● Your objective
Exactly the lines below, starting with the one containing "Газонокосарки" and going on through the one containing "dilakukan untuk semua pihak bahkan untuk", must be reproduced, both ends included, and no pictures with them.

● The data
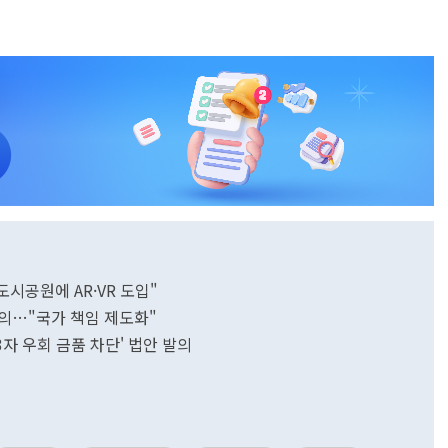
"도시공원에 AR·VR 도입"
의…"국가 책임 제도화"
3자 우회 금품 차단' 법안 발의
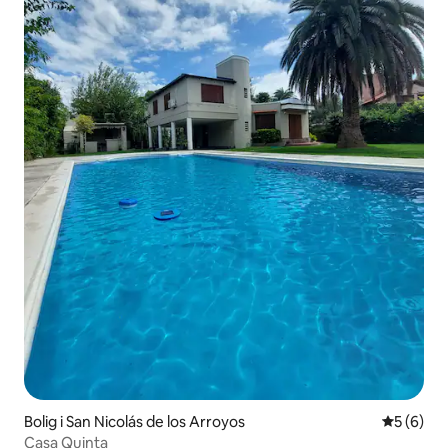
Bolig i San Nicolás de los Arroyos
5 ud af 5
5 (6)
Casa Quinta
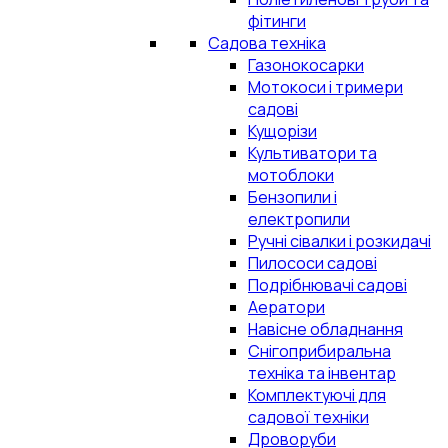
фітинги
Садова техніка
Газонокосарки
Мотокоси і тримери
садові
Кущорізи
Культиватори та
мотоблоки
Бензопили і
електропили
Ручні сівалки і розкидачі
Пилососи садові
Подрібнювачі садові
Аератори
Навісне обладнання
Снігоприбиральна
техніка та інвентар
Комплектуючі для
садової техніки
Дроворуби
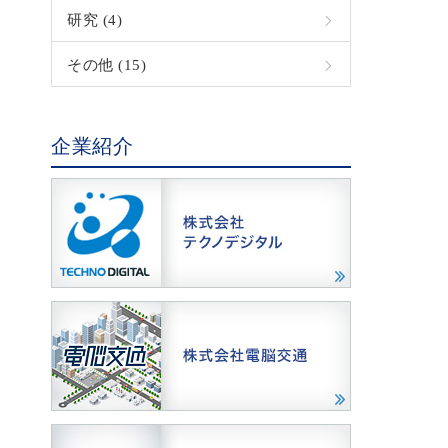
研究 (4)
その他 (15)
企業紹介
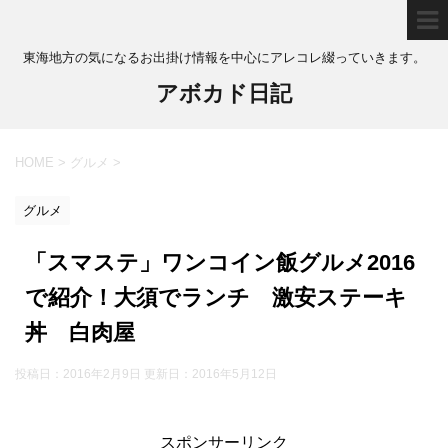
東海地方の気になるお出掛け情報を中心にアレコレ綴っていきます。
アボカド日記
HOME
>
グルメ
>
グルメ
「スマステ」ワンコイン飯グルメ2016
で紹介！大須でランチ 激安ステーキ
丼 白肉屋
投稿日：2016年2月9日 更新日：
2016年5月12日
スポンサーリンク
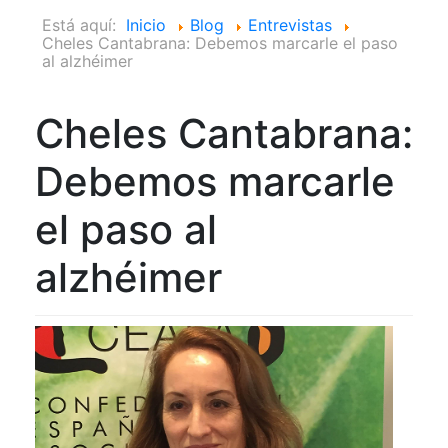
Está aquí:
Inicio
Blog
Entrevistas
Cheles Cantabrana: Debemos marcarle el paso
al alzhéimer
Cheles Cantabrana:
Debemos marcarle
el paso al
alzhéimer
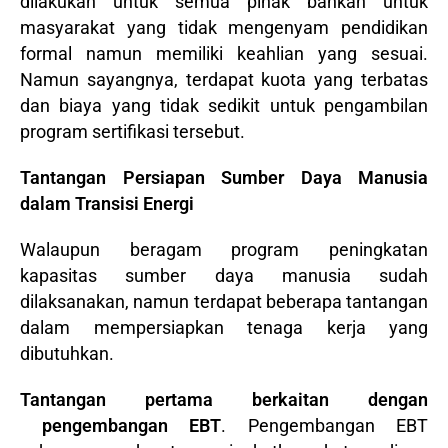
dilakukan untuk semua pihak bahkan untuk
masyarakat yang tidak mengenyam pendidikan
formal namun memiliki keahlian yang sesuai.
Namun sayangnya, terdapat kuota yang terbatas
dan biaya yang tidak sedikit untuk pengambilan
program sertifikasi tersebut.
Tantangan Persiapan Sumber Daya Manusia
dalam Transisi Energi
Walaupun beragam program peningkatan
kapasitas sumber daya manusia sudah
dilaksanakan, namun terdapat beberapa tantangan
dalam mempersiapkan tenaga kerja yang
dibutuhkan.
Tantangan pertama berkaitan dengan
pengembangan EBT
. Pengembangan EBT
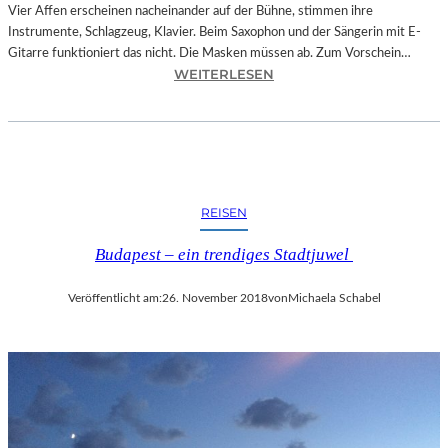
O
Vier Affen erscheinen nacheinander auf der Bühne, stimmen ihre
W
Instrumente, Schlagzeug, Klavier. Beim Saxophon und der Sängerin mit E-
A
Gitarre funktioniert das nicht. Die Masken müssen ab. Zum Vorschein…
N
:
WEITERLESEN
S
L
C
A
H
N
T
D
S
S
C
H
REISEN
H
U
I
T
Budapest – ein trendiges Stadtjuwel
N
–
A
T
Veröffentlicht am:
26. November 2018
von
Michaela Schabel
“
H
–
O
S
M
P
A
A
S
N
K
N
Ö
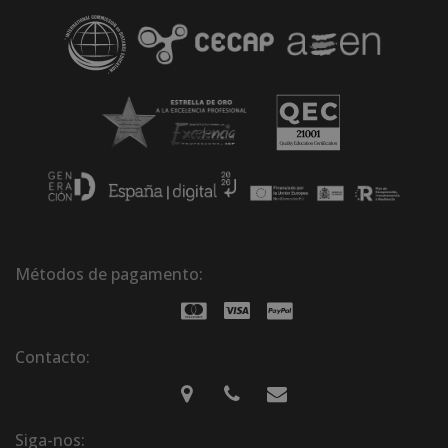
Métodos de pagamento:
Contacto:
Siga-nos:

● Response to the task
Газонокосарки
Мотокоси і тримери
садові
Кущорізи
Культиватори та
мотоблоки
Бензопили і
електропили
Ручні сівалки і розкидачі
Пилососи садові
Подрібнювачі садові
Аератори
Навісне обладнання
Снігоприбиральна
техніка та інвентар
Комплектуючі для
садової техніки
Дроворуби
研究 (4)
その他 (15)
企業紹介
東海地方の気になるお出掛け情報を中心にアレコレ綴っていきます。
アボカド日記
HOME
>
グルメ
>
グルメ
「スマステ」ワンコイン飯グルメ2016
で紹介！大須でランチ 激安ステーキ
丼 白肉屋
投稿日：2016年2月9日 更新日：
2016年5月12日
スポンサーリンク
Está aquí:
Inicio
Blog
Entrevistas
Cheles Cantabrana: Debemos marcarle el paso
al alzhéimer
Cheles Cantabrana:
Debemos marcarle
el paso al
alzhéimer
dilakukan untuk semua pihak bahkan untuk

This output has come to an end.